### WHAT TO DO
What is the number of lines in the data that contain "który"? Respond with nothing else.

[[ GIVEN DATA, beginning ]]

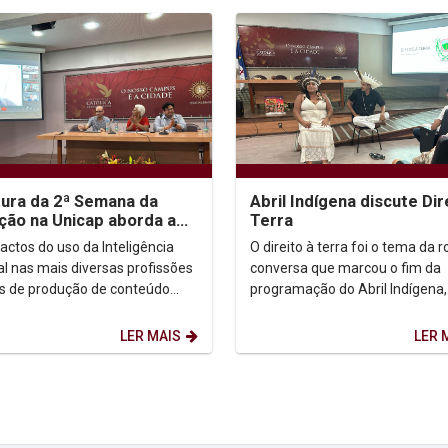
ura da 2ª Semana da
Abril Indígena discute Dir
ção na Unicap aborda a
Terra
ividade humana e a
actos do uso da Inteligência
O direito à terra foi o tema da 
gência...
ial nas mais diversas profissões
conversa que marcou o fim da
s de produção de conteúdo
programação do Abril Indígena,
o ponto de partida da roda de
evento promovido pelo Núcleo 
sa que...
Estudos Afro-brasileiros...
LER MAIS
LER 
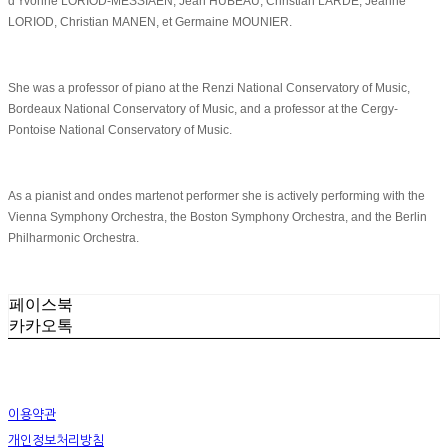
d'Yvonne LORIOD-MESSIAEN, Jean HUBEAU, Christian LARDE, Jeanne
LORIOD, Christian MANEN, et Germaine MOUNIER.
She was a professor of piano at the Renzi National Conservatory of Music,
Bordeaux National Conservatory of Music, and a professor at the Cergy-
Pontoise National Conservatory of Music.
As a pianist and ondes martenot performer she is actively performing with the
Vienna Symphony Orchestra, the Boston Symphony Orchestra, and the Berlin
Philharmonic Orchestra.
페이스북
카카오톡
이용약관
개인정보처리방침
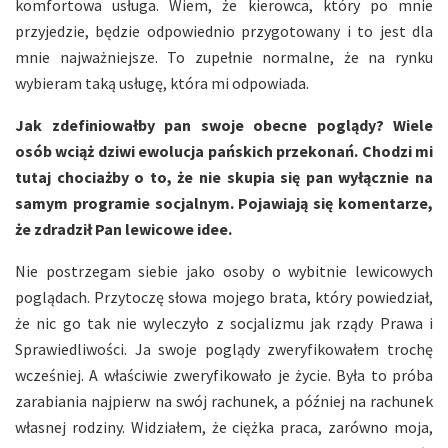
komfortowa usługa. Wiem, że kierowca, który po mnie
przyjedzie, będzie odpowiednio przygotowany i to jest dla
mnie najważniejsze. To zupełnie normalne, że na rynku
wybieram taką usługę, która mi odpowiada.
Jak zdefiniowałby pan swoje obecne poglądy? Wiele
osób wciąż dziwi ewolucja pańskich przekonań. Chodzi mi
tutaj chociażby o to, że nie skupia się pan wyłącznie na
samym programie socjalnym. Pojawiają się komentarze,
że zdradził Pan lewicowe idee.
Nie postrzegam siebie jako osoby o wybitnie lewicowych
poglądach. Przytoczę słowa mojego brata, który powiedział,
że nic go tak nie wyleczyło z socjalizmu jak rządy Prawa i
Sprawiedliwości. Ja swoje poglądy zweryfikowałem trochę
wcześniej. A właściwie zweryfikowało je życie. Była to próba
zarabiania najpierw na swój rachunek, a później na rachunek
własnej rodziny. Widziałem, że ciężka praca, zarówno moja,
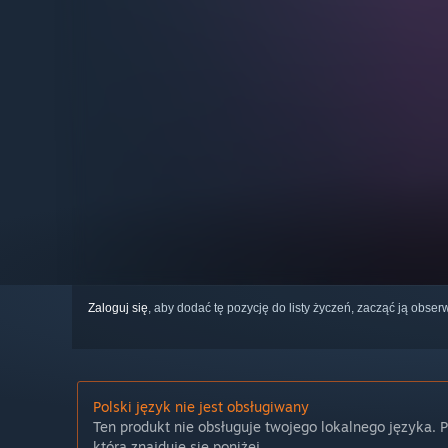
Zaloguj się
, aby dodać tę pozycję do listy życzeń, zacząć ją obs
Polski język nie jest obsługiwany
Ten produkt nie obsługuje twojego lokalnego języka. 
która znajduje się poniżej.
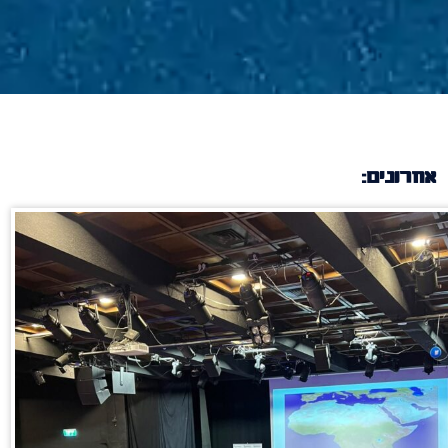
אחרונים:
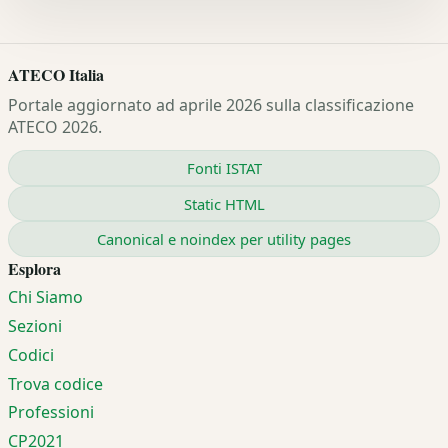
ATECO Italia
Portale aggiornato ad aprile 2026 sulla classificazione
ATECO 2026.
Fonti ISTAT
Static HTML
Canonical e noindex per utility pages
Esplora
Chi Siamo
Sezioni
Codici
Trova codice
Professioni
CP2021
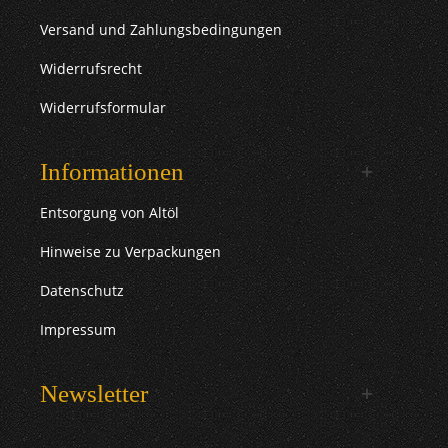
Versand und Zahlungsbedingungen
Widerrufsrecht
Widerrufsformular
Informationen
Entsorgung von Altöl
Hinweise zu Verpackungen
Datenschutz
Impressum
Newsletter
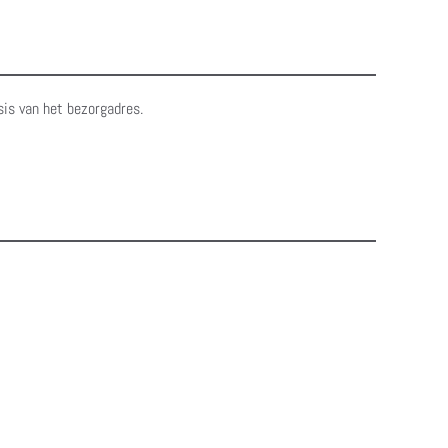
sis van het bezorgadres.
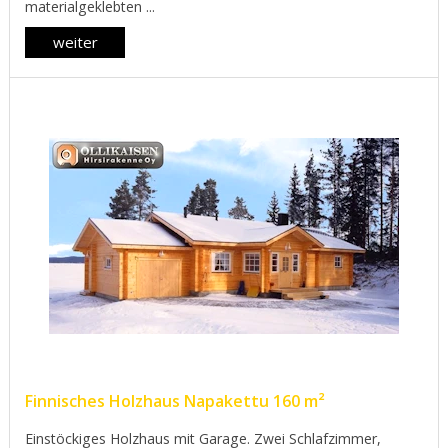
materialgeklebten ...
weiter
Finnisches Holzhaus Napakettu 160 m²
Einstöckiges Holzhaus mit Garage. Zwei Schlafzimmer,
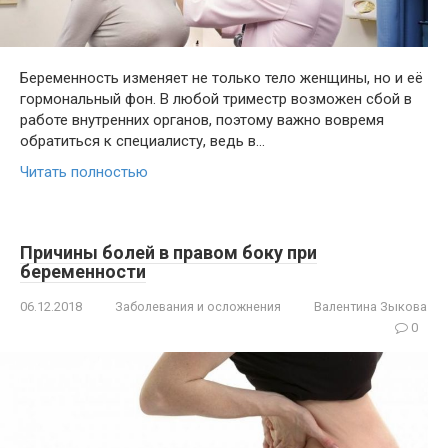
Беременность изменяет не только тело женщины, но и её
гормональный фон. В любой триместр возможен сбой в
работе внутренних органов, поэтому важно вовремя
обратиться к специалисту, ведь в…
Читать полностью
Причины болей в правом боку при
беременности
06.12.2018
Заболевания и осложнения
Валентина Зыкова
0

[[ GIVEN DATA, end ]]

### SOLUTION
2